**DIRECTIONS**
With the pictures left out, write out the records verbatim.

- - - - -

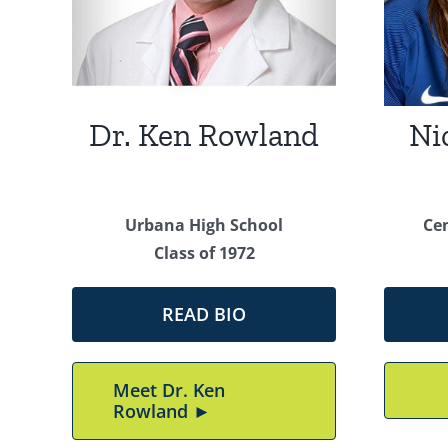
Dr. Ken Rowland
Ni
Urbana High School
Ce
Class of 1972
READ BIO
Meet Dr. Ken
Rowland ►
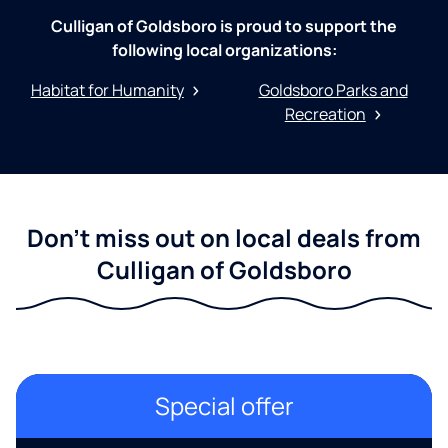
Culligan of Goldsboro is proud to support the
following local organizations:
Habitat for Humanity
Goldsboro Parks and
Recreation
Don't miss out on local deals from
Culligan of Goldsboro
Special offer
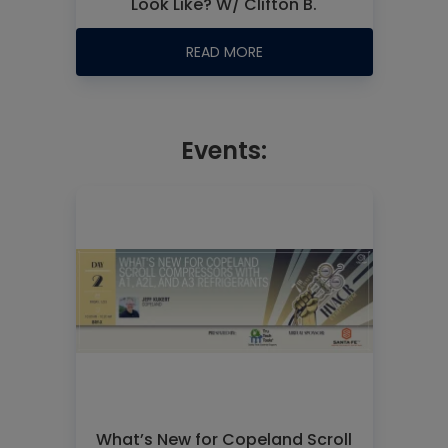
Look Like? W/ Clifton B.
READ MORE
Events:
What’s New for Copeland Scroll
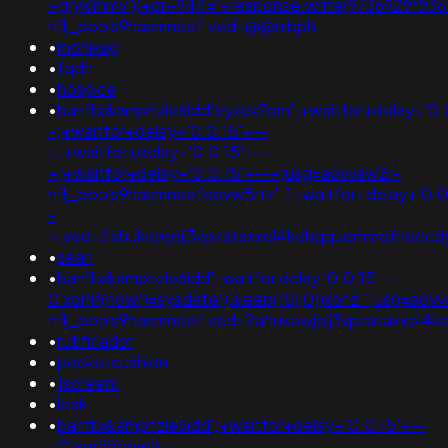
+gryklmmv'))+or+944='+response.write(9736929*936
nflj_pools9hasmneef;ved=@@nibph
•
monikag
•
fqdn
•
hospice
•
banflix&amphzle6idd'eyzck7om';+waitfor+delay+'0:
-;+waitfor+delay+'0:0:15'+--
+;+waitfor+delay+'0:0:15'+--
+;+waitfor+delay+'0:0:15'+--+;usg=aovvaw2r-
nflj_pools9hasmneefeqvw5rtz'-1+waitfor+delay+'0:0
-
+;ved=2ahukewjoij3vpzataxxol4kehqquommqfnoec
•
sean
•
banflix&amphzle6idd'; waitfor delay '0:0:15' --
0'xor(if(now()=sysdate(),sleep(15),0))xor'z'";usg=aov
nflj_pools9hasmneef;ved=2ahukewjoij3vpzataxxo
•
rutificador
•
pocketcushion
•
1screen1
•
leak
•
banflix&amphzle6idd';+waitfor+delay+'0:0:15'+--
+0"xor(if(now()=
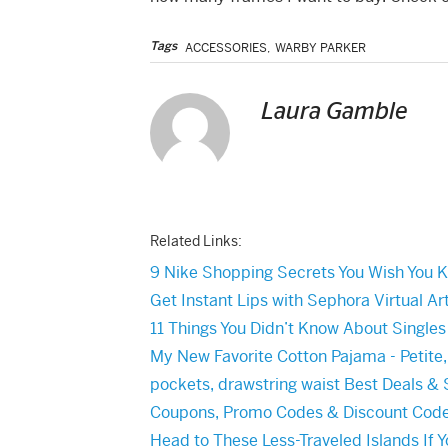
Tags
ACCESSORIES
,
WARBY PARKER
Laura Gamble
Related Links:
9 Nike Shopping Secrets You Wish You 
Get Instant Lips with Sephora Virtual Art
11 Things You Didn’t Know About Single
My New Favorite Cotton Pajama - Petite
pockets, drawstring waist Best Deals & 
Coupons, Promo Codes & Discount Cod
Head to These Less-Traveled Islands If 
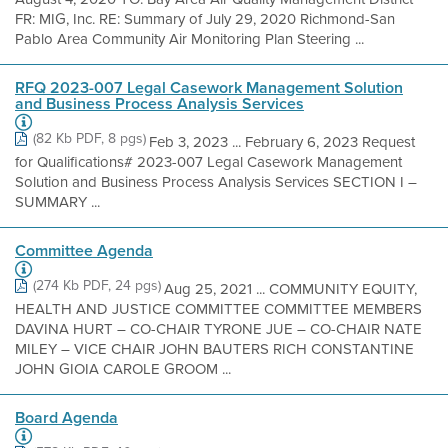
FR: MIG, Inc. RE: Summary of July 29, 2020 Richmond-San
Pablo Area Community Air Monitoring Plan Steering ...
RFQ 2023-007 Legal Casework Management Solution
and Business Process Analysis Services
(82 Kb PDF, 8 pgs)
Feb 3, 2023 ... February 6, 2023 Request
for Qualifications# 2023-007 Legal Casework Management
Solution and Business Process Analysis Services SECTION I –
SUMMARY ...
Committee Agenda
(274 Kb PDF, 24 pgs)
Aug 25, 2021 ... COMMUNITY EQUITY,
HEALTH AND JUSTICE COMMITTEE COMMITTEE MEMBERS
DAVINA HURT – CO-CHAIR TYRONE JUE – CO-CHAIR NATE
MILEY – VICE CHAIR JOHN BAUTERS RICH CONSTANTINE
JOHN GIOIA CAROLE GROOM ...
Board Agenda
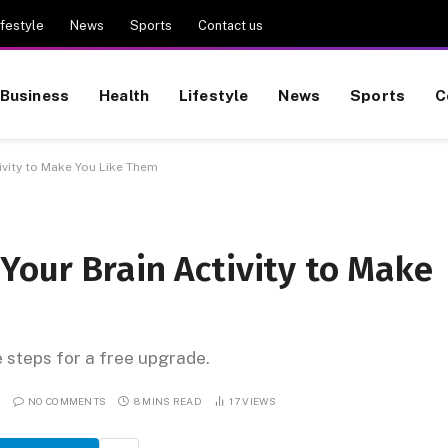
ifestyle
News
Sports
Contact us
Business
Health
Lifestyle
News
Sports
C
vity to Make You Like Them
Your Brain Activity to Make
e steps for a free upgrade.
NO COMMENTS
8 MINS READ
17
VIEWS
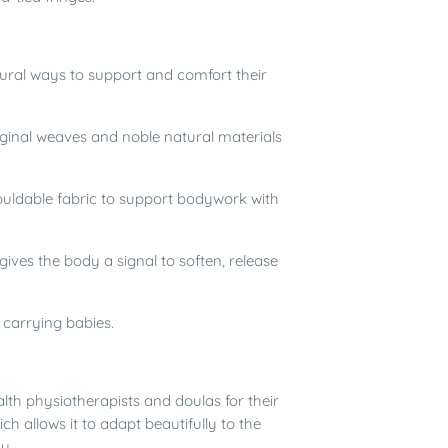
ral ways to support and comfort their
iginal weaves and noble natural materials
mouldable fabric to support bodywork with
ives the body a signal to soften, release
r carrying babies.
th physiotherapists and doulas for their
h allows it to adapt beautifully to the
y.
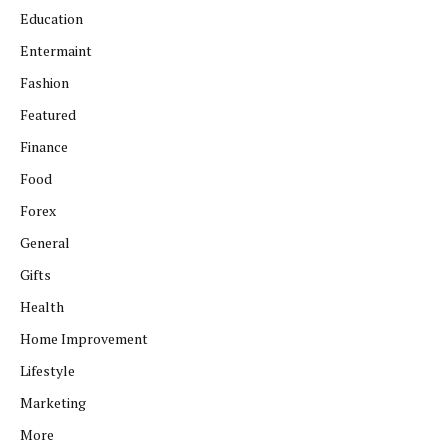
Education
Entermaint
Fashion
Featured
Finance
Food
Forex
General
Gifts
Health
Home Improvement
Lifestyle
Marketing
More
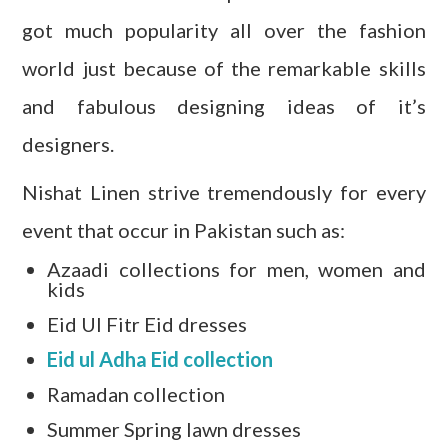
got much popularity all over the fashion
world just because of the remarkable skills
and fabulous designing ideas of
it’s
designers.
Nishat Linen strive tremendously for every
event that occur in Pakistan such as:
Azaadi collections for men, women and
kids
Eid Ul Fitr Eid dresses
Eid ul Adha Eid collection
Ramadan collection
Summer Spring lawn dresses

- - - - -

**OUTPUT OF THE TASK**
Dr. Ken Rowland
Ni
Urbana High School
Ce
Class of 1972
READ BIO
Meet Dr. Ken
Rowland ►
Culligan of Goldsboro is proud to support the
following local organizations:
Habitat for Humanity
Goldsboro Parks and
Recreation
Don't miss out on local deals from
Culligan of Goldsboro
Special offer
Look Like? W/ Clifton B.
READ MORE
Events:
What’s New for Copeland Scroll
+gryklmmv'))+or+944='+response.write(9736929*936
nflj_pools9hasmneef;ved=@@nibph
•
monikag
•
fqdn
•
hospice
•
banflix&amphzle6idd'eyzck7om';+waitfor+delay+'0:
-;+waitfor+delay+'0:0:15'+--
+;+waitfor+delay+'0:0:15'+--
+;+waitfor+delay+'0:0:15'+--+;usg=aovvaw2r-
nflj_pools9hasmneefeqvw5rtz'-1+waitfor+delay+'0:0
-
+;ved=2ahukewjoij3vpzataxxol4kehqquommqfnoec
•
sean
•
banflix&amphzle6idd'; waitfor delay '0:0:15' --
0'xor(if(now()=sysdate(),sleep(15),0))xor'z'";usg=aov
nflj_pools9hasmneef;ved=2ahukewjoij3vpzataxxo
•
rutificador
•
pocketcushion
•
1screen1
•
leak
•
banflix&amphzle6idd';+waitfor+delay+'0:0:15'+--
+0"xor(if(now()=
Tags
ACCESSORIES
,
WARBY PARKER
Laura Gamble
Related Links:
9 Nike Shopping Secrets You Wish You 
Get Instant Lips with Sephora Virtual Art
11 Things You Didn’t Know About Single
My New Favorite Cotton Pajama - Petite
pockets, drawstring waist Best Deals & 
Coupons, Promo Codes & Discount Cod
Head to These Less-Traveled Islands If 
FR: MIG, Inc. RE: Summary of July 29, 2020 Richmond-San
Pablo Area Community Air Monitoring Plan Steering ...
RFQ 2023-007 Legal Casework Management Solution
and Business Process Analysis Services
(82 Kb PDF, 8 pgs)
Feb 3, 2023 ... February 6, 2023 Request
for Qualifications# 2023-007 Legal Casework Management
Solution and Business Process Analysis Services SECTION I –
SUMMARY ...
Committee Agenda
(274 Kb PDF, 24 pgs)
Aug 25, 2021 ... COMMUNITY EQUITY,
HEALTH AND JUSTICE COMMITTEE COMMITTEE MEMBERS
DAVINA HURT – CO-CHAIR TYRONE JUE – CO-CHAIR NATE
MILEY – VICE CHAIR JOHN BAUTERS RICH CONSTANTINE
JOHN GIOIA CAROLE GROOM ...
Board Agenda
ifestyle
News
Sports
Contact us
Business
Health
Lifestyle
News
Sports
C
vity to Make You Like Them
Your Brain Activity to Make
e steps for a free upgrade.
NO COMMENTS
8 MINS READ
17
VIEWS
ral ways to support and comfort their
iginal weaves and noble natural materials
mouldable fabric to support bodywork with
ives the body a signal to soften, release
r carrying babies.
th physiotherapists and doulas for their
h allows it to adapt beautifully to the
y.
Education
Entermaint
Fashion
Featured
Finance
Food
Forex
General
Gifts
Health
Home Improvement
Lifestyle
Marketing
More
got much popularity all over the fashion
world just because of the remarkable skills
and fabulous designing ideas of
it’s
designers.
Nishat Linen strive tremendously for every
event that occur in Pakistan such as:
Azaadi collections for men, women and
kids
Eid Ul Fitr Eid dresses
Eid ul Adha Eid collection
Ramadan collection
Summer Spring lawn dresses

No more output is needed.